Taylor Swift turns her ‘Midnights’ into a career-defining masterpiece
By Anthony Cesario
“I’m only cryptic and Machiavellian ‘cause I care,” sings Taylor Swift on “Mastermind,” the concluding track on the standard edition of Midnights – her seventh full-length release in five years, and tenth official album of completely new content. It’s a line made particularly poignant for all the Swiftian lore it condenses into a single turn of phrase: the unparalleled bond the singer has established with her fanbase through years of teasers, Easter eggs, and references scattered throughout her diary-entry-esque music. It caps off a record that is less a singular album and more a career-defining moment.

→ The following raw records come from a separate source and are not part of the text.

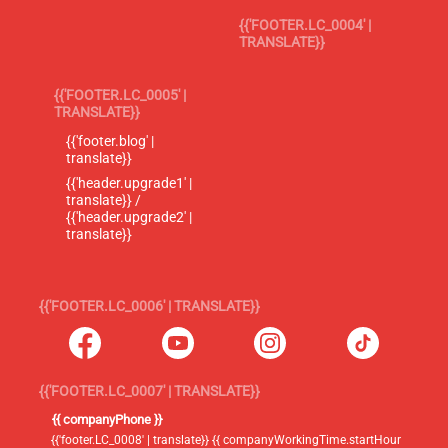
{{'FOOTER.LC_0004' |
TRANSLATE}}
{{'FOOTER.LC_0005' |
TRANSLATE}}
{{'footer.blog' |
translate}}
{{'header.upgrade1' |
translate}} /
{{'header.upgrade2' |
translate}}
{{'FOOTER.LC_0006' | TRANSLATE}}
{{'FOOTER.LC_0007' | TRANSLATE}}
{{ companyPhone }}
{{'footer.LC_0008' | translate}} {{ companyWorkingTime.startHour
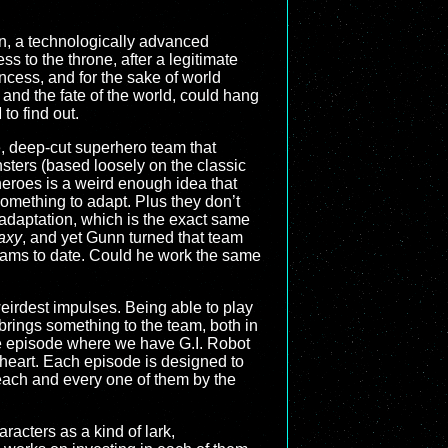
tan, a technologically advanced
s to the throne, after a legitimate
ncess, and for the sake of world
 and the fate of the world, could hang
to find out.
e, deep-cut superhero team that
ters (based loosely on the classic
eroes is a weird enough idea that
mething to adapt. Plus they don’t
 adaptation, which is the exact same
axy
, and yet Gunn turned that team
eams to date. Could he work the same
 weirdest impulses. Being able to play
 brings something to the team, both in
ame episode where we have G.I. Robot
 heart. Each episode is designed to
 each and every one of them by the
acters as a kind of lark,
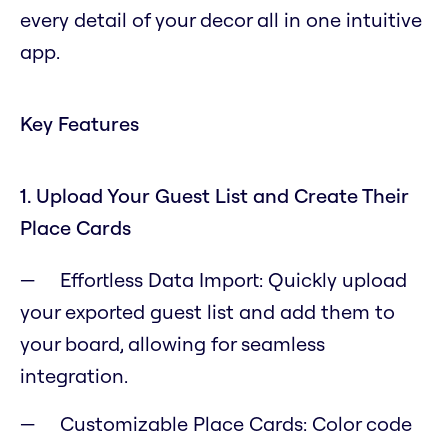
every detail of your decor all in one intuitive
app.
Key Features
1. Upload Your Guest List and Create Their
Place Cards
Effortless Data Import: Quickly upload
your exported guest list and add them to
your board, allowing for seamless
integration.
Customizable Place Cards: Color code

In the lead-up to Midnights – which has been one of the most intensive and heavily-publicized promotional campaigns in recent memory – Taylor described the album as containing “the stories of 13 sleepless nights scattered throughout my life.” (Of course, as we later found out at 3 a.m. on the day of the album’s release, these were crafted down from a collection of 20 sleepless nights.) It’s an apt description; Midnights feels like a cumulation of Taylor’s music from the start of her career to now. Its dark pop sound is a natural continuation of where 1989, reputation, and Lover left off; its lyricism brings to mind that of folklore and evermore. Then there are songs like “You’re On Your Own, Kid,” and “Would’ve, Could’ve, Should’ve,” which thanks to their delivery and lyrical content could fit right at home on Fearless and Speak Now. Ultimately, Midnights might not be as much of a stylistic evolution as Taylor’s albums have often been in the past, but at the same time it feels like a significant step forward, an end-cap to a 16-year-long era.

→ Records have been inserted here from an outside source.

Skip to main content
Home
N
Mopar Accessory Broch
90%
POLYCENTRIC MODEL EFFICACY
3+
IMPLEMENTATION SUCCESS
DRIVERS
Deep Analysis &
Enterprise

Midnights is definitely not Taylor’s most immediate album. It doesn’t have the same mass-appeal quality as most of her other releases. This is partly because the promotion was admittedly a bit of a misdirect (the era’s fashion and aesthetic suggested a ‘60s or ‘70s singer-songwriter style in the vein of Joni Mitchell or Stevie Nicks; what we got was more brooding, ‘80s, delirious-ride-home-from-the-nightclub synthpop), and partly because it’s simply her weirdest album to date. (See: the vocal distortions on “Midnight Rain”; the absurdist humor of the lyrics to “Anti-Hero” and “Vigilante Shit”; the campish quality of songs like “Bejeweled” and “Karma.”) Make no mistake, though, it’s Swiftian through-and-through, from its lyrical motifs to its hooks that stick like glue. (“Maroon,” for example, is so her that I can’t believe it hasn’t existed all my life.)

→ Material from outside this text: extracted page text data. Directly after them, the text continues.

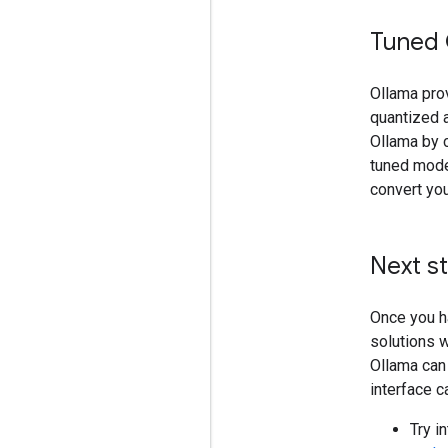
Tuned
Ollama pro
quantized 
Ollama by 
tuned mode
convert yo
Next s
Once you h
solutions w
Ollama can 
interface c
Try i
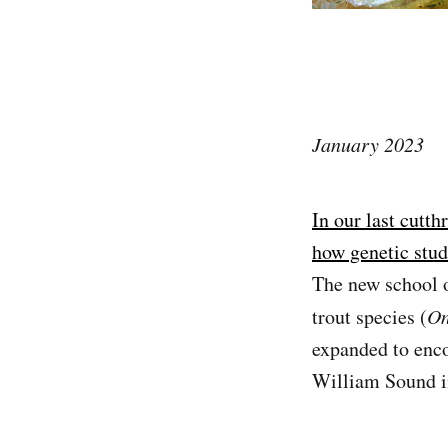
January 2023
In our last cutth
how genetic stud
The new school o
trout species (
On
expanded to enco
William Sound i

Even though Midnights is a collection of songs from different time periods in Taylor’s life, it is one of her most thematically and sonically cohesive albums to date. Every song just embodies midnight, from the subdued production, to the whimsical melodies (especially on the Lana Del Rey-assisted “Snow on the Beach”), to the stream-of-consciousness lyricism – like when you have a lot of big feelings but aren’t quite awake enough to articulate them properly. (Do I have any idea what she’s talking about in “Question…?” No. Do I love it anyway? Yeah.) Taylor distills these feelings remarkably on Midnights, making it an album that will undoubtedly go down as one of her best.